Your instructions: Lines containing the word "generate" are the ones to copy from the records below.

*** Opening Supplied entries ***

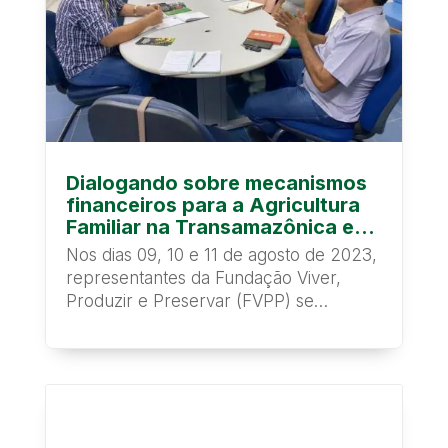
Dialogando sobre mecanismos
financeiros para a Agricultura
Familiar na Transamazônica e
Xingu
Nos dias 09, 10 e 11 de agosto de 2023,
representantes da Fundação Viver,
Produzir e Preservar (FVPP) se
reuniram com...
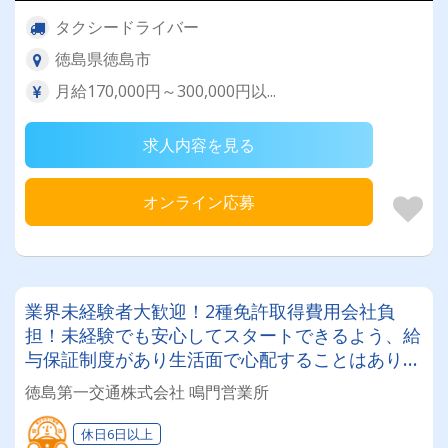
タクシードライバー
徳島県徳島市
月給170,000円～300,000円以...
求人内容を見る
オンライン応募
業界未経験者大歓迎！2種免許取得費用会社負
担！未経験でも安心してスタートできるよう、給
与保証制度があり生活面で心配することはありま
せん！ぜひチャレンジしてみませんか！
徳島第一交通株式会社 鳴門営業所
休日6日以上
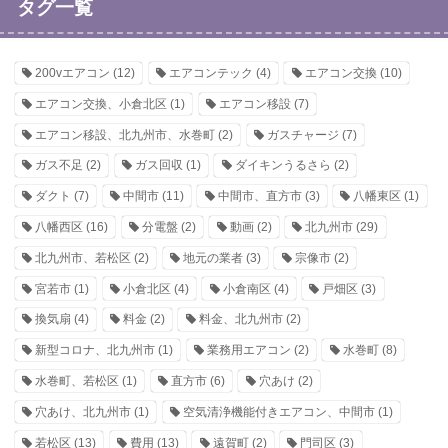
タグ一覧
200vエアコン
(12)
エアコンテック
(4)
エアコン交換
(10)
エアコン交換、小倉北区
(1)
エアコン移設
(7)
エアコン移設、北九州市、水巻町
(2)
ガスチャージ
(7)
ガス不足
(2)
ガス回収
(1)
ダイキンうるさら
(2)
ダクト
(7)
中間市
(11)
中間市、直方市
(3)
八幡東区
(1)
八幡西区
(16)
分電盤
(2)
動画
(2)
北九州市
(29)
北九州市、若松区
(2)
地元の業者
(3)
宗像市
(2)
宮若市
(1)
小倉北区
(4)
小倉南区
(4)
戸畑区
(3)
換気扇
(4)
料金
(2)
料金、北九州市
(2)
新型コロナ、北九州市
(1)
業務用エアコン
(2)
水巻町
(8)
水巻町、若松区
(1)
直方市
(6)
穴あけ
(2)
穴あけ、北九州市
(1)
空気清浄機能付きエアコン、中間市
(1)
若松区
(13)
費用
(13)
遠賀町
(2)
門司区
(3)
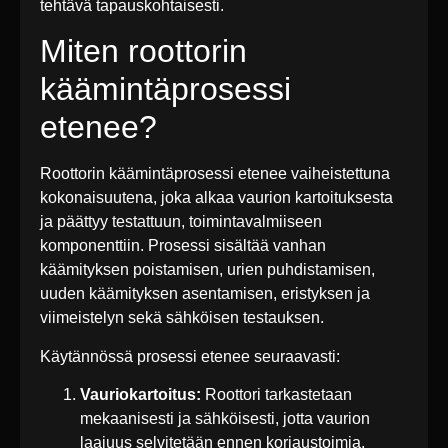
tehtävä tapauskohtaisesti.
Miten roottorin
käämintäprosessi
etenee?
Roottorin käämintäprosessi etenee vaiheistettuna
kokonaisuutena, joka alkaa vaurion kartoituksesta
ja päättyy testattuun, toimintavalmiiseen
komponenttiin. Prosessi sisältää vanhan
käämityksen poistamisen, urien puhdistamisen,
uuden käämityksen asentamisen, eristyksen ja
viimeistelyn sekä sähköisen testauksen.
Käytännössä prosessi etenee seuraavasti:
Vauriokartoitus:
Roottori tarkastetaan
mekaanisesti ja sähköisesti, jotta vaurion
laajuus selvitetään ennen korjaustoimia.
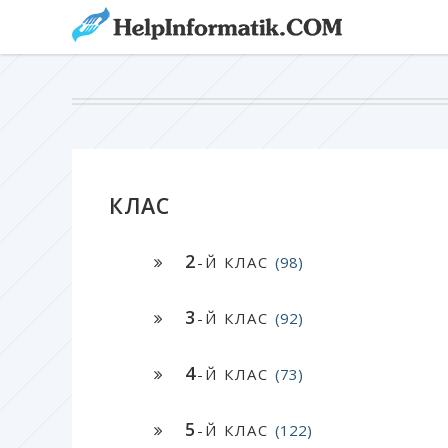
КЛАС
2
-Й КЛАС
(98)
3
-Й КЛАС
(92)
4
-Й КЛАС
(73)
5
-Й КЛАС
(122)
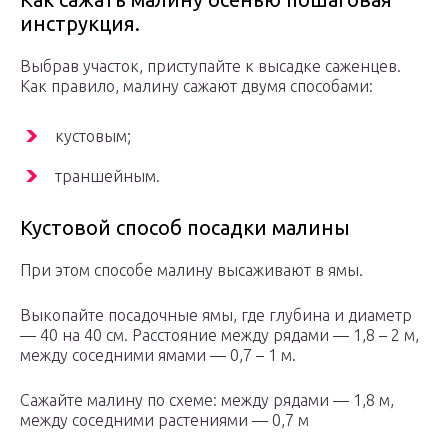
инструкция.
Выбрав участок, приступайте к высадке саженцев.
Как правило, малину сажают двумя способами:
кустовым;
траншейным.
Кустовой способ посадки малины
При этом способе малину высаживают в ямы.
Выкопайте посадочные ямы, где глубина и диаметр
— 40 на 40 см. Расстояние между рядами — 1,8 – 2 м,
между соседними ямами — 0,7 – 1 м.
Сажайте малину по схеме: между рядами — 1,8 м,
между соседними растениями — 0,7 м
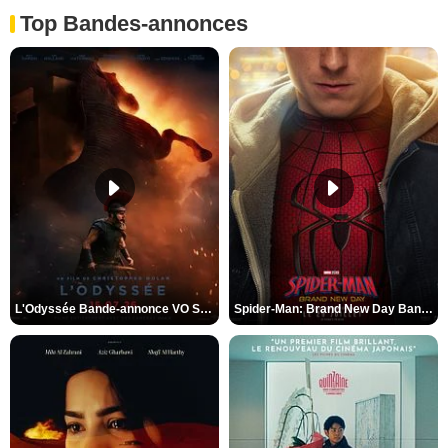
Top Bandes-annonces
L'Odyssée Bande-annonce VO STFR
Spider-Man: Brand New Day Bande-annonce VO STFR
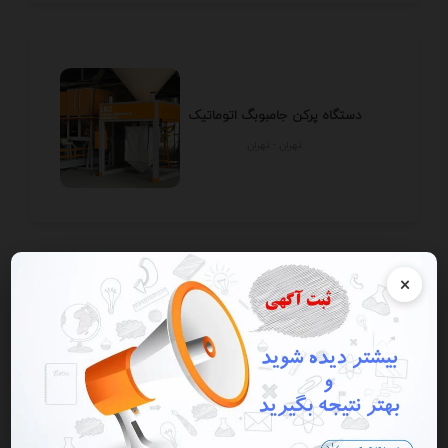
دستگاه پرکن جامبوبگ اتوماتیک
تهران - تهران
×
شرکت بیوتکنولوژی ، آزمایشگاهی
و شیمیایی زیست ...
خراسان رضوي - مشهد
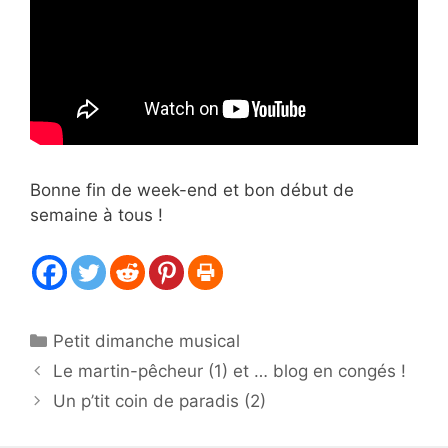
Bonne fin de week-end et bon début de
semaine à tous !
Catégories
Petit dimanche musical
Le martin-pêcheur (1) et … blog en congés !
Un p’tit coin de paradis (2)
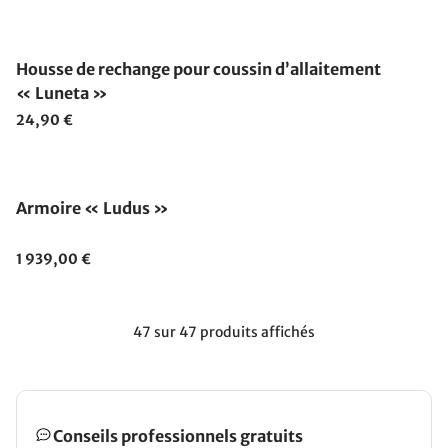
Housse de rechange pour coussin d’allaitement
« Luneta »
24,90 €
Fabriqué en Allemagne
Armoire « Ludus »
1 939,00 €
47 sur 47 produits affichés
Conseils professionnels gratuits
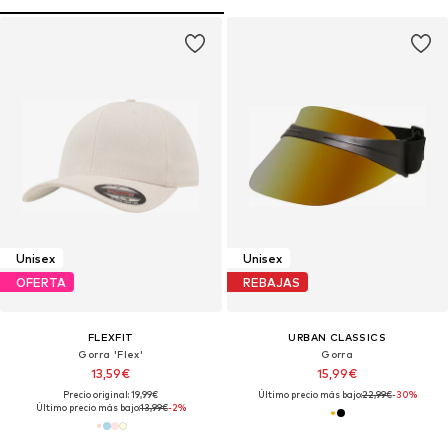
Unisex
Unisex
OFERTA
REBAJAS
FLEXFIT
URBAN CLASSICS
Gorra 'Flex'
Gorra
13,59€
15,99€
Precio original: 19,99€
Último precio más bajo:
22,99€
-30%
Último precio más bajo:
13,99€
-2%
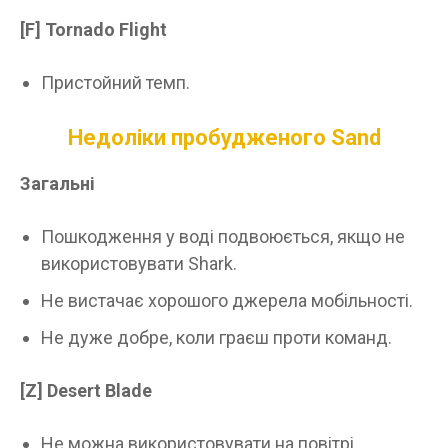
[F]
Tornado Flight
Пристойний темп.
Недоліки пробудженого Sand
Загальні
Пошкодження у воді подвоюється, якщо не
використовувати Shark.
Не вистачає хорошого джерела мобільності.
Не дуже добре, коли граєш проти команд.
[Z]
Desert Blade
Не можна використовувати на повітрі.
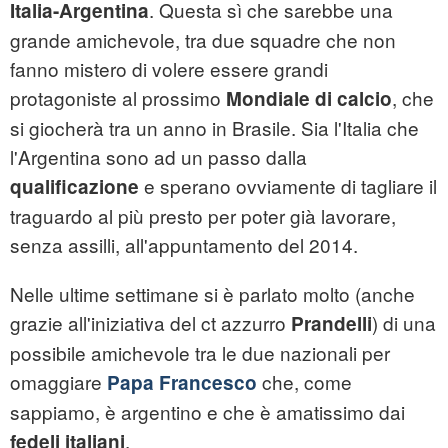
. Questa sì che sarebbe una
Italia-Argentina
grande amichevole, tra due squadre che non
fanno mistero di volere essere grandi
protagoniste al prossimo
, che
Mondiale di calcio
si giocherà tra un anno in Brasile. Sia l'Italia che
l'Argentina sono ad un passo dalla
e sperano ovviamente di tagliare il
qualificazione
traguardo al più presto per poter già lavorare,
senza assilli, all'appuntamento del 2014.
Nelle ultime settimane si è parlato molto (anche
grazie all'iniziativa del ct azzurro
) di una
Prandelli
possibile amichevole tra le due nazionali per
omaggiare
che, come
Papa Francesco
sappiamo, è argentino e che è amatissimo dai
.
fedeli italiani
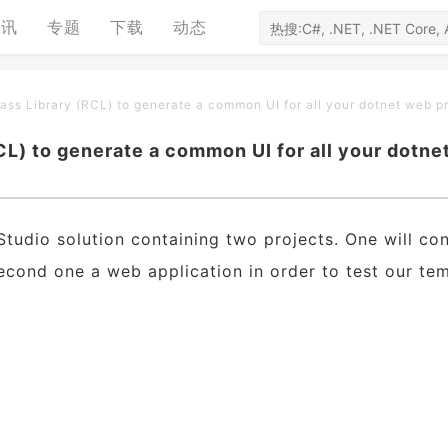
资讯
专题
下载
动态
ss Library (RCL) to generate a common UI for all your dotnet web p
L) to generate a common UI for all your dotne
l Studio solution containing two projects. One will co
econd one a web application in order to test our te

*** Closing Supplied entries ***

Answer section:
ss Library (RCL) to generate a common UI for all your dotnet web p
L) to generate a common UI for all your dotne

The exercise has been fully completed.